Inspired by the targeted delivery of DNA origami to MDA-MB-468 cells, we incorporated a well-known anticancer drug DOX. The use of DOX is limited by severe toxicity on noncancerous cells, such as cardiotoxicity and neurotoxicity (Tacar et al., 2013). Therefore, specific delivery of DOX to cancer cells has been improved by several nanoformulation such as silica nanoparticles, polymeric nanoparticles, liposomes, protein, DNA-nanostructures (Kanapathipillai et al., 2014). Recently, folate-targeted DNA nanocage was used to deliver DOX to FOLR1 positive cancer cells (Raniolo et al., 2018). These encouraging findings led us to use folate-functionalized DNA origami for DOX delivery applications to TNBC cells. First, we loaded DNA nanostructures with DOX by incubating 1 µM DOX solution with 10 nM DNA origami solution at RT. Unbound DOX was removed using centrifugation. We estimated that, there were ∼300 molecules of DOX noncovalently attached to each DNA origami as described in the Methods section. The DOX incorporation slightly changed the shape of DNA origami, as shown in Supplementary Figure S4, due to changes in the helical twist in DNA origami structures owing to DOX incorporation. We also carried out native agarose gel electrophoresis to verify the binding of DOX with DNA origami structures (Supplementary Figure S5). We incubated MDA-MB-468 cells with the DOX-loaded FOLR1-targeted DNA origami structures for various time intervals (3, 6, 12, 24 h). We imaged the cells under a confocal fluorescence microscope (Figure 6). We observed the fluorescence signal (green) corresponding to DOX was present at 3 h time point primarily in the cytoplasm. However, at 6 h onwards, DOX molecules were more localized in the nuclei. DNA origami signal (red) always remained in the cytoplasm, presumably in lysosome. Therefore, DOX molecules leached from the DNA origami nanocarriers and escaped the endosomal compartment. Due to the high affinity of DOX with double-stranded DNA, DOX molecules specifically localized to the nucleus (Zeng et al., 2018). The imaging results suggested, DOX was released from the DNA origami structures in the endosome and escapes endosomal compartment to translocate to the nuclei which is consistent with previous findings (Jiang et al., 2012; Zhao et al., 2012; Zeng et al., 2018).

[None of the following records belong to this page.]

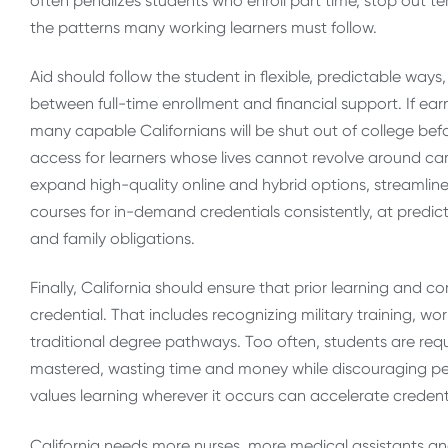
often penalizes students who enroll part time, stop out t
the patterns many working learners must follow.
Aid should follow the student in flexible, predictable ways
between full-time enrollment and financial support. If ear
many capable Californians will be shut out of college befor
access for learners whose lives cannot revolve around ca
expand high-quality online and hybrid options, streamlin
courses for in-demand credentials consistently, at predict
and family obligations.
Finally, California should ensure that prior learning and 
credential. That includes recognizing military training, w
traditional degree pathways. Too often, students are req
mastered, wasting time and money while discouraging persi
values learning wherever it occurs can accelerate credenti
California needs more nurses, more medical assistants and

Further, we investigated DOX dose-dependent cell viability using WST1 cytotoxicity assay. We incubated MDA-MB-468 and MDA-MB-231 cells with increasing concentrations of DOX, DOX-loaded folate targeted, and nontargeted DNA origami. After 24 h of incubation, we found that with increasing concentration of DOX, cell viability decreased following a sigmoidal pattern in all three DOX formulations (Figures 7A,B). For FOLR1 overexpressing MDA-MB-468 cells, the measured IC50 value for only DOX-loaded folate functionalized formulation was found to be ∼31 and ∼10.2 times lower than free DOX and nontargeted DNA origami, respectively. Further, for FOLR1 low expressing MDA-MB-231 cells, the IC50 values of DOX loaded folate functionalized DNA origami was found to be ∼11.3 and ∼3.9 fold lower than that of DOX loaded nontargeted DNA origami and free DOX respectively. The IC50 values of the free DOX and DOX-loaded nontargeted formulations were comparable to previous report (Zhao et al., 2012). These results implied that folate-functionalized DNA origami delivered DOX more efficiently with higher specificity to the folate overexpressing TNBC cells compared to the free DOX due to its enhanced uptake.